HOW TO COMPLETE THIS TASK:
In the data below, find every line with the word "месторождений" and copy it out.

(Stored data)
##############################
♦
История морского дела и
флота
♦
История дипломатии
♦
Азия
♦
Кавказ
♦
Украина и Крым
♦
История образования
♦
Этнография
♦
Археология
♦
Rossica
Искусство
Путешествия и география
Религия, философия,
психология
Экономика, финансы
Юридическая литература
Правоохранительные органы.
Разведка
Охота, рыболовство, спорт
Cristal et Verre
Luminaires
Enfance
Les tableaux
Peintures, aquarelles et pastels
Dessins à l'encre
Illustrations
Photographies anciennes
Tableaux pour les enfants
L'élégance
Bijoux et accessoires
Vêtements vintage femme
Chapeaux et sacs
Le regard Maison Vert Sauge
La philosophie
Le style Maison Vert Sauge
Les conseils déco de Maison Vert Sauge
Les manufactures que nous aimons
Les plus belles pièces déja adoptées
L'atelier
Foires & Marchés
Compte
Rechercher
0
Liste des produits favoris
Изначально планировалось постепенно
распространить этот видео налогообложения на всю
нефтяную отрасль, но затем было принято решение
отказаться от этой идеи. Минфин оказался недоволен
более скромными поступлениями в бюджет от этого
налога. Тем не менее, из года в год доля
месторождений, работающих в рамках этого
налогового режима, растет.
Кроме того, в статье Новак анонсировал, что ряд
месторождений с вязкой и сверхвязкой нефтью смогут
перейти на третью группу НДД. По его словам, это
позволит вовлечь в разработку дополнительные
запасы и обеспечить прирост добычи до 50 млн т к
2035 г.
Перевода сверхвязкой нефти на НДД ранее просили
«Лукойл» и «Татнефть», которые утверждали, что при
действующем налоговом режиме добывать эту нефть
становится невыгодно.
##############################
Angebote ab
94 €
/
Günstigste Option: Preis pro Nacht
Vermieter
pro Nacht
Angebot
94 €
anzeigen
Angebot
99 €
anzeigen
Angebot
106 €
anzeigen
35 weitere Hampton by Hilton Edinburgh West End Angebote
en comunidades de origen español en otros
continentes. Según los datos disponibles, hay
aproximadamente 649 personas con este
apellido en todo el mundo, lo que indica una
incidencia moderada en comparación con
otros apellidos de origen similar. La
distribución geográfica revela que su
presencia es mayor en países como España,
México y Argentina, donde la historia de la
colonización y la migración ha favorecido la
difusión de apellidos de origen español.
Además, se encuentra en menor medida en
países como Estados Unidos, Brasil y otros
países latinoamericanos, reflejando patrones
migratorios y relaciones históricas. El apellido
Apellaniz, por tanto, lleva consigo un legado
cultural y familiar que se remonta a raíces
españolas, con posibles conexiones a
##############################
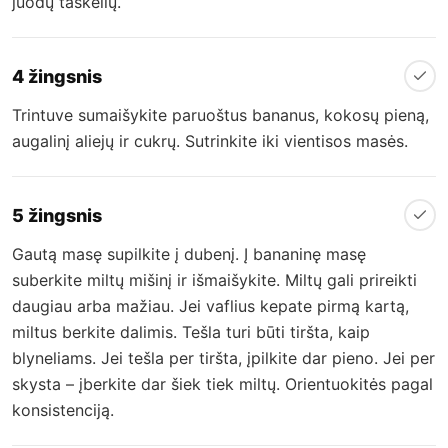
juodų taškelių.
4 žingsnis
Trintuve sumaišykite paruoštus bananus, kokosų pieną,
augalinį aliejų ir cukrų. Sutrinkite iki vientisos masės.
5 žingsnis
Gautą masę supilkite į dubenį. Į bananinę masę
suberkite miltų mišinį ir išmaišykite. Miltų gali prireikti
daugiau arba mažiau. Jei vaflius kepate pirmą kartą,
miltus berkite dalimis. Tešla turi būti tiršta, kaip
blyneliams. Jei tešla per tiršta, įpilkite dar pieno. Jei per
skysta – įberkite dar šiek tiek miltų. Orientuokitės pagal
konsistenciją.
##############################
RESULT:
месторождений, работающих в рамках этого
месторождений с вязкой и сверхвязкой нефтью смогут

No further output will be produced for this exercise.